Listen below as Ihnatko and Laporte talk about Einstein: His Life and Universe, by Walter Isaacson.
Forget TiVo-proof 30-second spots, that’s a 12-minute ad! Or, to be more precise, it’s 10 minutes of interesting and entertaining content that happens to also be the largest part of an ad.
“I love talking about books,” Ihnatko explained in email. “And I love talking about what I’ve been reading. I don’t feel like we’re doing an ad and ‘selling a book’ is the very furthest thing on my mind; I’d be just as happy if they bought the hardcover or the Kindle edition. I’m just here to talk about a cool book for about five minutes.”
And they work. So much so that Audible (owned by Amazon.com), recently re-upped its campaign with TWiT. Dane Golden, TWiT’s president, isn’t sharing specific numbers, but he told me via Skype that the advertiser has been extremely pleased with the results generated by the long-form ads. “People don’t realize what a loyal audience we have,” Golden said. “We were just at Macworld recently and did a live show and asked for a show of hands of how many people subscribed to Audible and I would say about 75% of the audience rasied their hands.”
How many newspapers can say that they’ve helped their local or national advertisers build such a dedicated fan base for an advertiser?
In newspapers, traditionally, we respect The Wall Between Church and State. As we should. But I love how the Audible ads acknowledge the wall by explicitly pointing out that the show is now veering into commercial territory, but that acknowledgement does not cause the journalists in the room to roll up like pill-bugs and refuse to participate. In fact, it’s their journalistic skills which make the ads better.
And it’s that wall, in fact, that gives journalists like Ihnatko the ability to participate in sponsored content without feeling like he’s crossing the line — or even getting close to it. “The fact that it’s someone else entirely approaching the sponsor and making that relationship gives me extra insulation, but on the whole, I don’t see a problem with it,” wrote Ihnatko.
But what if, I wondered, Andy was a book critic, instead of a tech reporter? Would that make the line too close for comfort?
“If I’d built my reputation as a book critic,” Ihnatko continued, “I’d still have no problem with the Audible content; neither would I have a problem (in this scenario) if Barnes & Noble were the sponsor. I’m still recommending books, y’see. Even if Random House were the sponsor, it wouldn’t _necessarily_ be a dealbreaker. Remember that Siskel & Ebert were syndicated by a Disney company, and no movie show had as much integrity and credibility.

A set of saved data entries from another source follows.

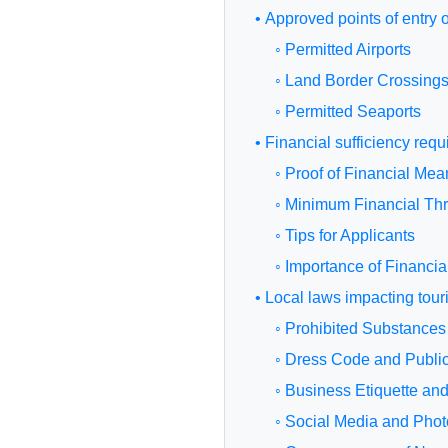
• Approved points of entry 
◦ Permitted Airports
◦ Land Border Crossing
◦ Permitted Seaports
• Financial sufficiency req
◦ Proof of Financial Mea
◦ Minimum Financial Th
◦ Tips for Applicants
◦ Importance of Financi
• Local laws impacting touri
◦ Prohibited Substances
◦ Dress Code and Publi
◦ Business Etiquette an
◦ Social Media and Phot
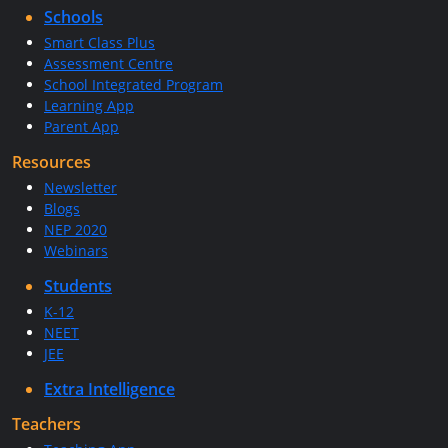
Schools
Smart Class Plus
Assessment Centre
School Integrated Program
Learning App
Parent App
Resources
Newsletter
Blogs
NEP 2020
Webinars
Students
K-12
NEET
JEE
Extra Intelligence
Teachers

It can be done, so long as the ads are what pay for the content and not the content itself.”
Ultimately, the success of long-form advertising comes down to the content: Can you engage and entertain the audience long enough to sell that book, that car, those kitchen knives or that Snuggie? The experience of TWiT is just one possible path, but what other opportunities does is suggest for local markets trying to build new and effective ad vehicles online to keep the core business going? Here are a few:
The point isn’t what products to launch. The point it to stop thinking of advertisements as necessary annoyances, and start thinking of ways that advertising and good, relevant content (not advertorial, which dies at the first twitching of the visitor’s BS meter) can live together in ways that benefit both the consumer and the advertiser. Then you’ve got something that can’t be bid down in the cutthroat CPM marketplace.
TWiT’s Golden again: “Audible isn’t just a service to Leo. It’s education, it’s information, it’s entertainment and it can be woven into almost any conversation because there is a book on there for everyone.”
Which begs the questions: Are there any advertisers in your local market that might have some products that your audience could connect with passionately? Do you think you can make money introducing them to each other? Can you do it and keep your journalistic credibility?